The Australian-listed telecommunications company announced on Friday (22 May) that the Sale and Purchase Agreement between Simba Telecom and Keppel Konnect, alongside Konnectivity, had ceased to have effect.

The agreement, originally announced on 11 August 2025, involved Simba’s proposed purchase of shares in M1 Limited in a deal valued at S$1.43 billion.

Regulatory approval condition unmet

Tuas said the termination followed the failure to secure relevant approvals from the Infocomm Media Development Authority (IMDA) before the long-stop date.

“The SPA has terminated and ceased to have effect as between the parties,” Keppel said in a separate statement issued on 22 May.

Keppel added that the termination was not expected to have any immediate material financial impact on the company.

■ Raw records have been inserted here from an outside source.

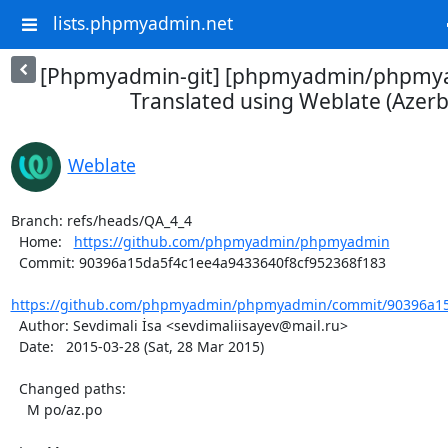
lists.phpmyadmin.net
[Phpmyadmin-git] [phpmyadmin/phpmya
Translated using Weblate (Azerba
Weblate
Branch: refs/heads/QA_4_4

  Home:   
https://github.com/phpmyadmin/phpmyadmin
  Commit: 90396a15da5f4c1ee4a9433640f8cf952368f183

https://github.com/phpmyadmin/phpmyadmin/commit/90396a15d
  Author: Sevdimali İsa <sevdimaliisayev@mail.ru>

  Date:   2015-03-28 (Sat, 28 Mar 2015)

  Changed paths:

    M po/az.po
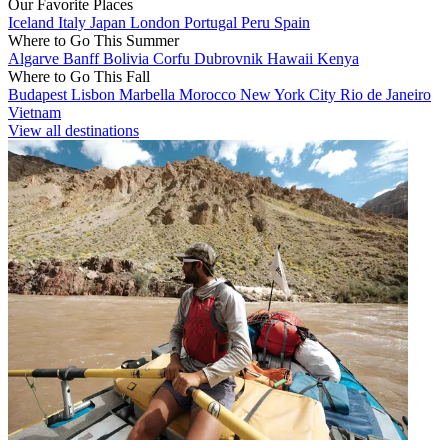
Our Favorite Places
Iceland
Italy
Japan
London
Portugal
Peru
Spain
Where to Go This Summer
Algarve
Banff
Bolivia
Corfu
Dubrovnik
Hawaii
Kenya
Where to Go This Fall
Budapest
Lisbon
Marbella
Morocco
New York City
Rio de Janeiro
Vietnam
View all destinations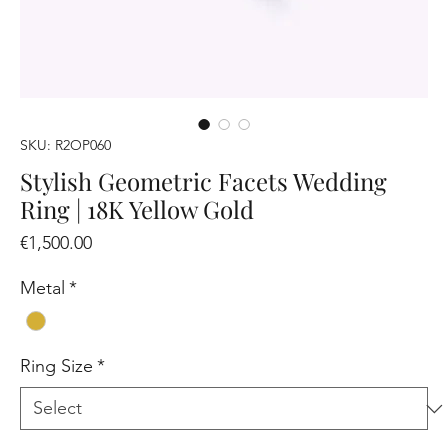
SKU: R2OP060
Stylish Geometric Facets Wedding
Ring | 18K Yellow Gold
Price
€1,500.00
Metal
*
Ring Size
*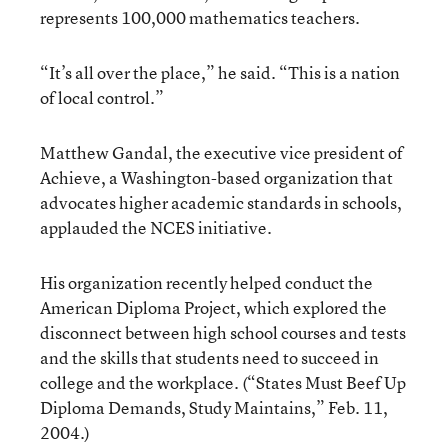
represents 100,000 mathematics teachers.
“It’s all over the place,” he said. “This is a nation
of local control.”
Matthew Gandal, the executive vice president of
Achieve, a Washington-based organization that
advocates higher academic standards in schools,
applauded the NCES initiative.
His organization recently helped conduct the
American Diploma Project, which explored the
disconnect between high school courses and tests
and the skills that students need to succeed in
college and the workplace. (
“States Must Beef Up
Diploma Demands, Study Maintains,”
Feb. 11,
2004.)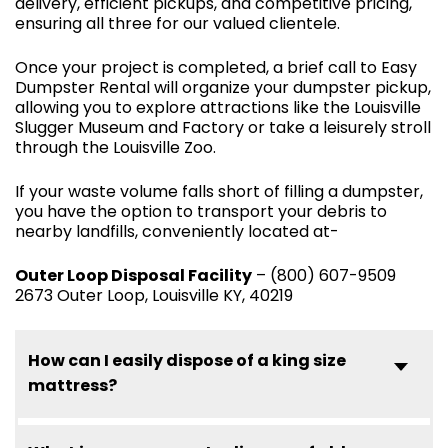
delivery, efficient pickups, and competitive pricing,
ensuring all three for our valued clientele.
Once your project is completed, a brief call to Easy
Dumpster Rental will organize your dumpster pickup,
allowing you to explore attractions like the Louisville
Slugger Museum and Factory or take a leisurely stroll
through the Louisville Zoo.
If your waste volume falls short of filling a dumpster,
you have the option to transport your debris to
nearby landfills, conveniently located at-
Outer Loop Disposal Facility
– (800) 607-9509
2673 Outer Loop, Louisville KY, 40219
How can I easily dispose of a king size
mattress?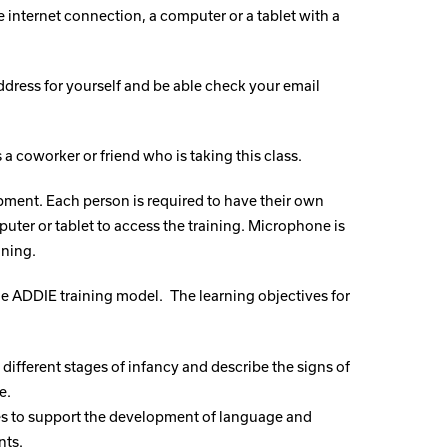
e internet connection, a computer or a tablet with a
dress for yourself and be able check your email
a coworker or friend who is taking this class.
ment. Each person is required to have their own
uter or tablet to access the training. Microphone is
ining.
the ADDIE training model.
The learning objectives for
o different stages of infancy and describe the signs of
e.
egies to support the development of language and
nts.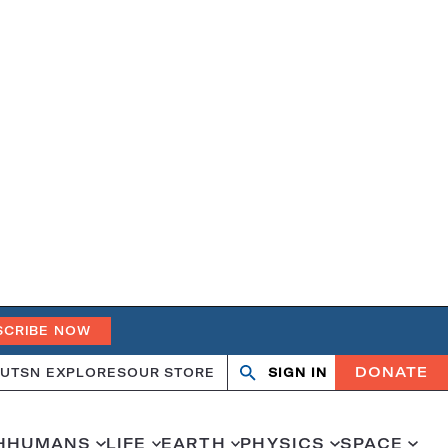
SCRIBE NOW
DONATE
UT
SN EXPLORES
OUR STORE
SIGN IN
Search
Open
Close
search
search
H
HUMANS
LIFE
EARTH
PHYSICS
SPACE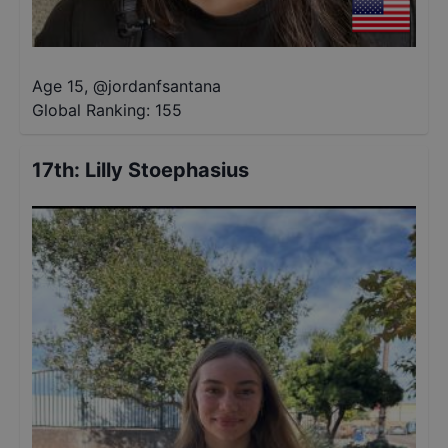
Age 15
,
@
jordanfsantana
Global Ranking:
155
17th
:
Lilly Stoephasius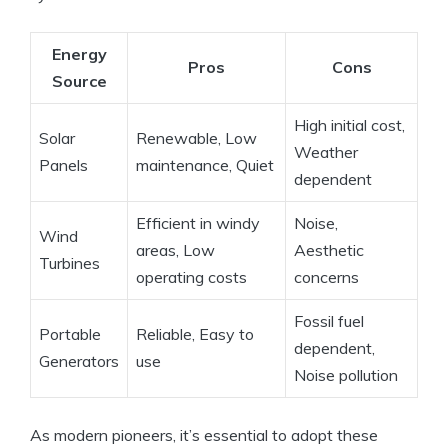
Energy
Pros
Cons
Source
High initial cost,
Solar
Renewable, Low
Weather
Panels
maintenance, Quiet
dependent
Efficient in windy
Noise,
Wind
areas, Low
Aesthetic
Turbines
operating costs
concerns
Fossil fuel
Portable
Reliable, Easy to
dependent,
Generators
use
Noise pollution
As modern pioneers, it’s essential to adopt these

The long-stop date for the transaction had previously been extended from its original timeline to 21 May 2026.

The proposed acquisition would have represented Singapore’s first telecommunications sector consolidation.

IMDA investigation halted review

The collapse of the transaction followed IMDA’s decision on 18 May to suspend its evaluation of the proposed consolidation “until further notice”.

The regulator said investigations were continuing into whether Simba had used radio frequency bands that were not assigned to it to provide mobile services.

IMDA said such conduct could amount to unauthorised spectrum use under the Telecommunications Act 1999 and could breach the conditions attached to Simba’s Facilities-Based Operations Licence.

“This would constitute unauthorised use of frequency spectrum, which is a breach of the Telecommunications Act 1999 and the conditions of Simba’s Facilities-Based Operations Licence,” IMDA said.

The authority added that enforcement action could follow if investigations confirmed the alleged breaches.

“As the investigation findings may be material to IMDA’s assessment of the proposed consolidation, IMDA has decided to suspend its review of the proposed consolidation until the investigation has been concluded,” it said.

Potential penalties and market impact

Tuas said Simba continued to cooperate with IMDA’s investigation and would continue operating in Singapore’s telecommunications market.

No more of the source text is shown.